The problem: Once you reach the line containing "berkomunikasi secara efektif" in the data below, restate each line word for word up to and including the one containing "المحاصيل في العديد".

= = = =

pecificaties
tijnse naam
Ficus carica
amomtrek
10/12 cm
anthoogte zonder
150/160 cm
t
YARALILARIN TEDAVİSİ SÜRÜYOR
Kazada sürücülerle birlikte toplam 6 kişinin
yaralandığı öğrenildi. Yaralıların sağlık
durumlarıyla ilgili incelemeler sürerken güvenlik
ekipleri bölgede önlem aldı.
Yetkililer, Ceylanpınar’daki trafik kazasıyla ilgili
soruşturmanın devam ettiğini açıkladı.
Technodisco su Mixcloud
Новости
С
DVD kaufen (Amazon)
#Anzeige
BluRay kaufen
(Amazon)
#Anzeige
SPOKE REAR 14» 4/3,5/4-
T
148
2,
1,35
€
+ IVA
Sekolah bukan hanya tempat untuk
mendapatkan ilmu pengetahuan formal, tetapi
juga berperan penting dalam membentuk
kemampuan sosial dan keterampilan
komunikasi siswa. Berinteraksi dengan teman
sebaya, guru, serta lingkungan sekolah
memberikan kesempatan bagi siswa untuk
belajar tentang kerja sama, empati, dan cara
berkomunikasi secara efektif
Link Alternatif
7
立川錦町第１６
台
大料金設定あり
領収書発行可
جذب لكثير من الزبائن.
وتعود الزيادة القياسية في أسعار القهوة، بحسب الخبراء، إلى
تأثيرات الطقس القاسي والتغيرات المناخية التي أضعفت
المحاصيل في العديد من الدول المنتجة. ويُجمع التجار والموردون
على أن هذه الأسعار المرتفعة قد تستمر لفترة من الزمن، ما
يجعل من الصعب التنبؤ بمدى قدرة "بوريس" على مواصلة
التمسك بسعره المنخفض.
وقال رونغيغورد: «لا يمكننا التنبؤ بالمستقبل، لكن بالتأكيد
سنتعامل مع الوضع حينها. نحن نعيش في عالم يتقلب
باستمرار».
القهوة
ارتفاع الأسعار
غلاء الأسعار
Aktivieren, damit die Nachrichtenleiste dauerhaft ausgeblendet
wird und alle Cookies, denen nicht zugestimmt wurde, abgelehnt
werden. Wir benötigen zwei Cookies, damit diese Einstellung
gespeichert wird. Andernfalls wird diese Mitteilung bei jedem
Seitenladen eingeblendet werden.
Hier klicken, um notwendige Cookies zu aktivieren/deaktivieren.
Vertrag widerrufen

= = = =

Exercise result:
berkomunikasi secara efektif
Link Alternatif
7
立川錦町第１６
台
大料金設定あり
領収書発行可
جذب لكثير من الزبائن.
وتعود الزيادة القياسية في أسعار القهوة، بحسب الخبراء، إلى
تأثيرات الطقس القاسي والتغيرات المناخية التي أضعفت
المحاصيل في العديد من الدول المنتجة. ويُجمع التجار والموردون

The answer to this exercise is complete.